Remove the page from the search results

Of course there is also the option to prevent pages being returned in search results too. It can be hard to find the right page when searching a large site simply because of the amount of content being returned. If a piece of content is out of date then it makes sense not to return it in the search results.

The Dell search results page showing 22000 results

This effectively orphans the page but keeps it online. You may wonder what the point of this is. Surely you would be better deleting the page entirely?

Delete the page altogether

There are mixed opinions about deleting content entirely. On the surface it seems like the most logical thing to do. If content is horribly out of date or is rarely visited what is the point of it being online?

As I see it there is no harm in keeping it online if it is clearly labelled as out of date and it no longer prevents users from finding content they really want. However, removing it can be damaging.

For a start there maybe third party links to that page let alone hard coded links within your own website. The last thing you want to present a user with is a ‘page not found’ error.

The only time I would recommend removing a page entirely is when the user can be automatically redirected to an alternative page that serves their needs better.


I am not suggesting that this approach is perfect. There is nothing stopping a content provider just checking the ‘this page is up-to-date’ box without properly reviewing the content. However, it does put the onus on the content provider to take action.

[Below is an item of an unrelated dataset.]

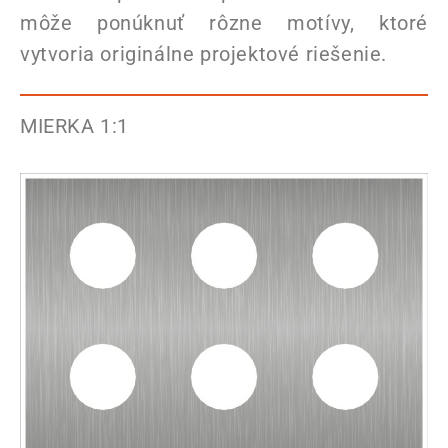
môže ponúknuť rôzne motívy, ktoré
vytvoria originálne projektové riešenie.
MIERKA 1:1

This should automatically remove huge amounts of content from the site without battling with each content provider individually.

  • I was reading through the article waiting to see if you covered the potential 404 issue and got to it!

    You could also suggest presenting a 404 (with subsequent meta refresh) on removed pages to direct the user up a tier, perhaps back to a category level to find something else which might appeal.

    From an SEO point of view, removing content would not be considered great, but the user must come first. I have experienced Microsoft’s legacy content before now!

  • Absolutely. Don’t delete, archive! This is something Gmail should have taught everyone. Deleting pages breaks links and reduces the historical worth of your material.

    Take the example of the dinner page: yes, people won’t book for a dinner years later, but that page still has value: it provides a source for people inside and outside the organisation to find out what went on before. The person in the company running next year’s dinner needs to find out what time it finished? They check the website.

    And if someone arrives at that page from a link or from Google, a friendly banner at the top saying something like “This page is about an event that happened in the past: this year’s dinner will be on such-and-such a day – see this page for more details” will be more useful than a generic 404.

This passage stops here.